**What you should do**. Each line of the listing below that includes "screenshot" should be reported.

**Input**.
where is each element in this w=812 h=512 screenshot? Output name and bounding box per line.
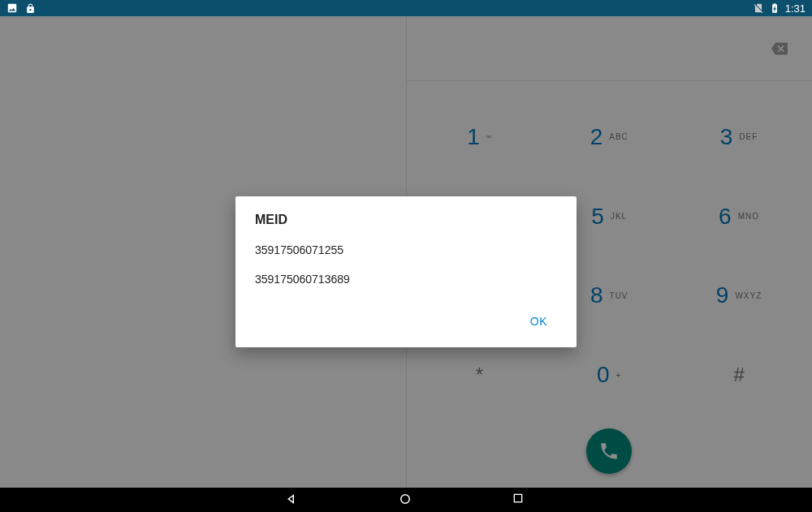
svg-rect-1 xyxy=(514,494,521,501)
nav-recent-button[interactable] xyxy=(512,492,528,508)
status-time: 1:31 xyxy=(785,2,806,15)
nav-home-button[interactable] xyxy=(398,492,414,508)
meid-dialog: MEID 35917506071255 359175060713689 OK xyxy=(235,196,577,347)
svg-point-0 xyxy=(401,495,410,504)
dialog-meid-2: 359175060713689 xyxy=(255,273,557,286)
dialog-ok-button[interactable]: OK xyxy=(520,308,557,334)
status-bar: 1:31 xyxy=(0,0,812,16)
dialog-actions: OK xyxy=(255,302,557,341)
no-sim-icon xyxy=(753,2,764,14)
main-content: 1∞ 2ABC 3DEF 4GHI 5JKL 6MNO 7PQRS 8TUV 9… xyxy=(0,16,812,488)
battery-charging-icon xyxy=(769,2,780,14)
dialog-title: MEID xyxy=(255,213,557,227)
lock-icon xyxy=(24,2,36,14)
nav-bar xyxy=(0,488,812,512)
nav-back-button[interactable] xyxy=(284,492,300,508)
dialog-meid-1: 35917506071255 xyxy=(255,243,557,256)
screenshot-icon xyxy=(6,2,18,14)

* * *

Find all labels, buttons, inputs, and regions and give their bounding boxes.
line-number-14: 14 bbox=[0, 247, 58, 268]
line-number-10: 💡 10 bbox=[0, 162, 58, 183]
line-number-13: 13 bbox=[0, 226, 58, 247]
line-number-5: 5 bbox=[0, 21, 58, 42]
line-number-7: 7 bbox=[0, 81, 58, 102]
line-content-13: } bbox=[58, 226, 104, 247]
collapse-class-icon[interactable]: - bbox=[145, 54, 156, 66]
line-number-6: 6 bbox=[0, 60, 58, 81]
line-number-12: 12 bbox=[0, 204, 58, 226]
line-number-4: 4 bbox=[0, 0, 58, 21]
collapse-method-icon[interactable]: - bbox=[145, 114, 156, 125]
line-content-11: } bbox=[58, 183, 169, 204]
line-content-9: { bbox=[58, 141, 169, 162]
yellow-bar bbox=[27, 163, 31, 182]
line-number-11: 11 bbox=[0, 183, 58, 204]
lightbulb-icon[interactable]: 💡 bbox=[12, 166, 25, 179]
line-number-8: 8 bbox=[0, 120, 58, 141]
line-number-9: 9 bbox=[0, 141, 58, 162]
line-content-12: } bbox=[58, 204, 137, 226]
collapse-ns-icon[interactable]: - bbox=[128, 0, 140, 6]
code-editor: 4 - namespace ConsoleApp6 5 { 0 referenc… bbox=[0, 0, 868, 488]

**Expected answer**.
where is each element in this w=812 h=512 screenshot? Output name and bounding box per line.
screenshot-icon xyxy=(6,2,18,14)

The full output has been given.